I thought I would share a few things about me, some of you may already feel you ‘know’ me but I’m sure there will be at least one thing of the list that you didn’t know. Since I’ll be 34 in a couple of days, I’ll share 34 things about me,

1) I was born in Bolton, but grew up in Bournemouth

2) My favourite animal is a Pig

3) I have 3 tattoos

4) My man crush is Ryan Phillipee

 

5) My girl crush is Jennifer Lawrence

 

6) I have had my heart broken

7) One of my favourite songs is ‘Pure Shores’ by All Saints

8) I love to watch trash TV, Teen Mom OG is my current fave

9) I love the Back to the Future trilogy, the second one is my fave.

10) I HATE frogs

11) I’m currently taking antidepressants

12) I snore (so the husband tells me) I blame the antidepressants!

13) I don’t like olives

14) I love mushrooms

15) I’m afraid of heights

16) I would love to visit New York

17) My favourite band is Muse

18) One of my pet hates is when strangers stand too close to me in a queue

19) I have to close curtains in a certain way

20) I can’t stand black liquorice 

21) In my opinion the best TV show ever was Friends 

 

(I definitely do this!)

22) I enjoy reading

23) I’m not a strong swimmer

24) I passed my driving test when I was 21, on my third attempt

25) I have skydived

26) I cry every time I watch Forrest Gump

 

27) I’m not a Star Wars fan

28) I have never cooked a roast dinner on my own

29) I get the hiccups when I eat anything too spicy

30) When I left school I almost starting training to be a nursery nurse

31) I love yoga

32) I have had professional counselling, and continue to still see a counsellor 

33) I want to be a palliative care nurse

34) I’m contemplating a 4th tattoo…….


Now I have finished this list I can suddenly think of more things I could add to it. Originally when I thought of writing 34 things about myself I thought I wouldn’t manage it, but I did. It was actually fun.

 





Almost Ready!

Eek I’m really thinking about letting people know I have started a blog, scared? Hell, yes!
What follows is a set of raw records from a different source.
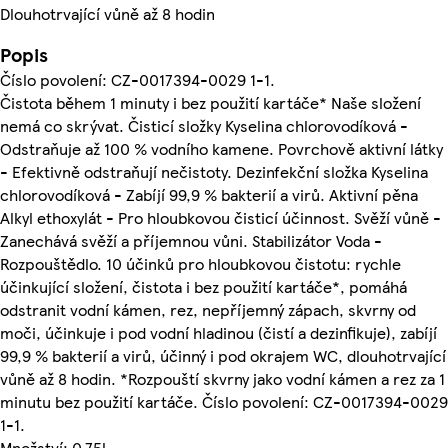
Dlouhotrvající vůně až 8 hodin
Popis
Číslo povolení: CZ-0017394-0029 1-1.
Čistota během 1 minuty i bez použití kartáče* Naše složení
nemá co skrývat. Čisticí složky Kyselina chlorovodíková -
Odstraňuje až 100 % vodního kamene. Povrchově aktivní látky
- Efektivně odstraňují nečistoty. Dezinfekční složka Kyselina
chlorovodíková - Zabíjí 99,9 % bakterií a virů. Aktivní pěna
Alkyl ethoxylát - Pro hloubkovou čisticí účinnost. Svěží vůně -
Zanechává svěží a příjemnou vůni. Stabilizátor Voda -
Rozpouštědlo. 10 účinků pro hloubkovou čistotu: rychle
účinkující složení, čistota i bez použití kartáče*, pomáhá
odstranit vodní kámen, rez, nepříjemný zápach, skvrny od
moči, účinkuje i pod vodní hladinou (čistí a dezinfikuje), zabíjí
99,9 % bakterií a virů, účinný i pod okrajem WC, dlouhotrvající
vůně až 8 hodin. *Rozpouští skvrny jako vodní kámen a rez za 1
minutu bez použití kartáče. Číslo povolení: CZ-0017394-0029
1-1.
Množství: 0.75l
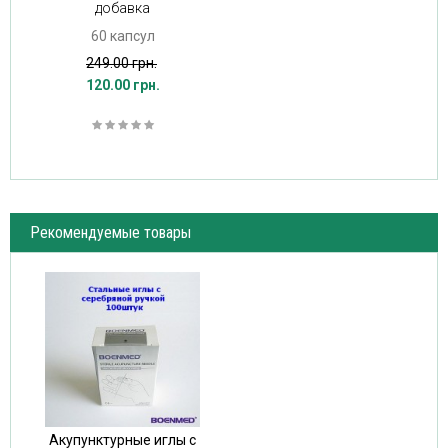
добавка
60 капсул
249.00 грн.
120.00 грн.
Рекомендуемые товары
Акупунктурные иглы с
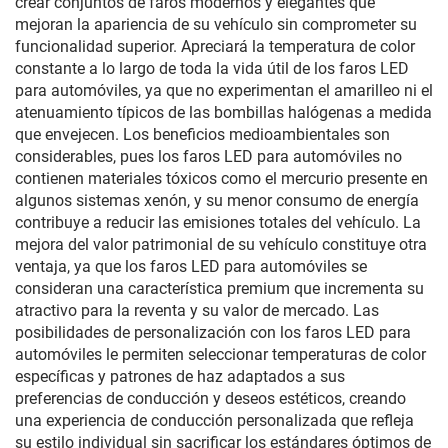
crear conjuntos de faros modernos y elegantes que
mejoran la apariencia de su vehículo sin comprometer su
funcionalidad superior. Apreciará la temperatura de color
constante a lo largo de toda la vida útil de los faros LED
para automóviles, ya que no experimentan el amarilleo ni el
atenuamiento típicos de las bombillas halógenas a medida
que envejecen. Los beneficios medioambientales son
considerables, pues los faros LED para automóviles no
contienen materiales tóxicos como el mercurio presente en
algunos sistemas xenón, y su menor consumo de energía
contribuye a reducir las emisiones totales del vehículo. La
mejora del valor patrimonial de su vehículo constituye otra
ventaja, ya que los faros LED para automóviles se
consideran una característica premium que incrementa su
atractivo para la reventa y su valor de mercado. Las
posibilidades de personalización con los faros LED para
automóviles le permiten seleccionar temperaturas de color
específicas y patrones de haz adaptados a sus
preferencias de conducción y deseos estéticos, creando
una experiencia de conducción personalizada que refleja
su estilo individual sin sacrificar los estándares óptimos de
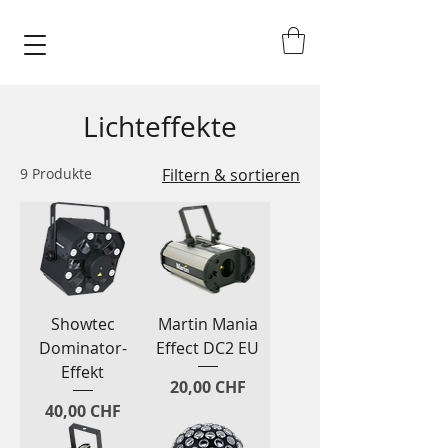
Lichteffekte
9 Produkte
Filtern & sortieren
Showtec
Martin Mania
Dominator-
Effect DC2 EU
Effekt
Preis
20,00 CHF
Preis
40,00 CHF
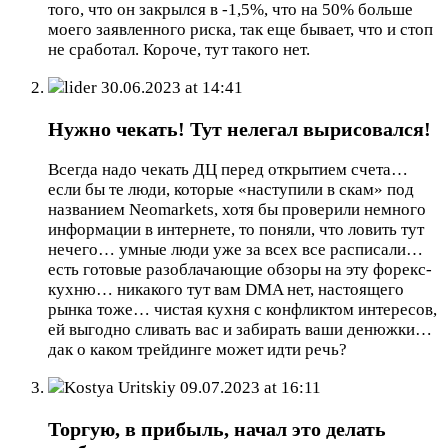
того, что он закрылся в -1,5%, что на 50% больше
моего заявленного риска, так еще бывает, что и стоп
не сработал. Короче, тут такого нет.
lider
30.06.2023 at 14:41
Нужно чекать! Тут нелегал вырисовался!
Всегда надо чекать ДЦ перед открытием счета…
если бы те люди, которые «наступили в скам» под
названием Neomarkets, хотя бы проверили немного
информации в интернете, то поняли, что ловить тут
нечего… умные люди уже за всех все расписали…
есть готовые разоблачающие обзоры на эту форекс-
кухню… никакого тут вам DMA нет, настоящего
рынка тоже… чистая кухня с конфликтом интересов,
ей выгодно сливать вас и забирать ваши денюжки…
дак о каком трейдинге может идти речь?
Kostya Uritskiy
09.07.2023 at 16:11
Торгую, в прибыль, начал это делать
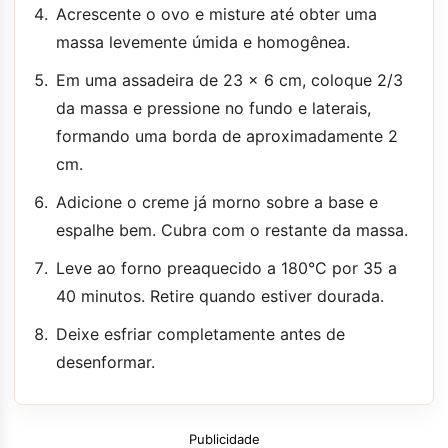
Acrescente o ovo e misture até obter uma
massa levemente úmida e homogênea.
Em uma assadeira de 23 x 6 cm, coloque 2/3
da massa e pressione no fundo e laterais,
formando uma borda de aproximadamente 2
cm.
Adicione o creme já morno sobre a base e
espalhe bem. Cubra com o restante da massa.
Leve ao forno preaquecido a 180°C por 35 a
40 minutos. Retire quando estiver dourada.
Deixe esfriar completamente antes de
desenformar.
Publicidade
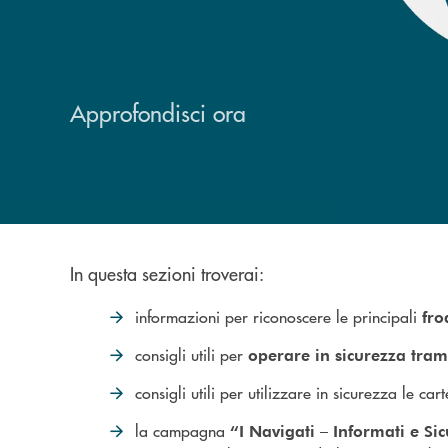
Approfondisci ora
In questa sezioni troverai:
informazioni per riconoscere le principali
fro
consigli utili per
operare in sicurezza tram
consigli utili per utilizzare in sicurezza le ca
la campagna
“I Navigati – Informati e Si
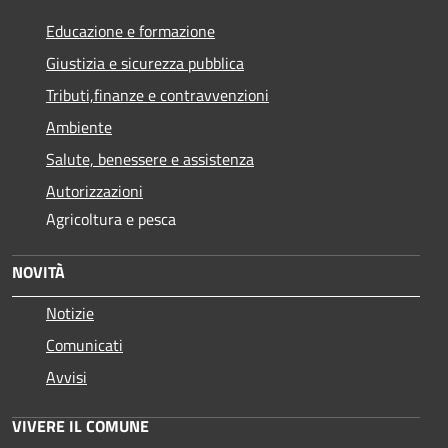
Educazione e formazione
Giustizia e sicurezza pubblica
Tributi,finanze e contravvenzioni
Ambiente
Salute, benessere e assistenza
Autorizzazioni
Agricoltura e pesca
NOVITÀ
Notizie
Comunicati
Avvisi
VIVERE IL COMUNE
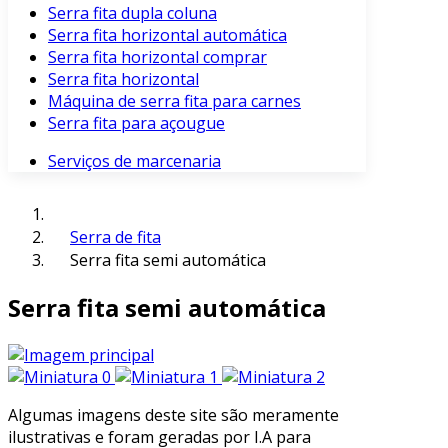
Serra fita dupla coluna
Serra fita horizontal automática
Serra fita horizontal comprar
Serra fita horizontal
Máquina de serra fita para carnes
Serra fita para açougue
Serviços de marcenaria
Serra de fita
Serra fita semi automática
Serra fita semi automática
Algumas imagens deste site são meramente
ilustrativas e foram geradas por I.A para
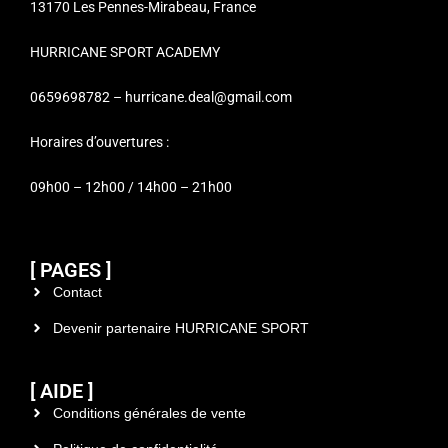
13170 Les Pennes-Mirabeau, France
HURRICANE SPORT ACADEMY
0659698782 – hurricane.deal@gmail.com
Horaires d’ouvertures :
09h00 – 12h00 / 14h00 – 21h00
[ PAGES ]
Contact
Devenir partenaire HURRICANE SPORT
[ AIDE ]
Conditions générales de vente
I was feeling like giving it all up the other week, but I thought sod it. Even if people don’t read it or like it, I’m still going to do it. I’ve been seeking advice from another blogger Twodaysgirl who has been giving me some pointers and loads of support, thank you! I still have lots to learn about blogging, so if you are reading this, bear with me while I find my way.

I have told a couple of friends that I’m working on a blog and my husband is supportive of it but at the end of the day I’m doing it for me and no one else.

I see quite a few things on Facebook that friends like to share and discuss and I often think, is this really appropriate for Facebook? My purpose of having a Facebook account is to keep in touch with friends and family, especially those people I don’t get to see or speak to often. I like to share photos of myself and my children, and of course things I am a part of and proud of. I don’t really see Facebook as a forum to have big debates, if people want to do that, that’s fine, their choice. My choice to have my ramble on my blog.

I have quite a few things coming up over the next month, my birthday, and then the lead up to Alex’s birthday on 3rd June. This year is 4 years since we lost our first born, our first son. May 30th is also a very poignant day to me as that was the day we were told our baby didn’t have a heartbeat……….

We are then lucky enough to celebrate our daughter, Little Miss’s birthday on June the 7th. This year she will be 3. We’re throwing her a party with some of her friends. I’m planning to do a princess castle cake so hopefully it’ll work out and most importantly taste good!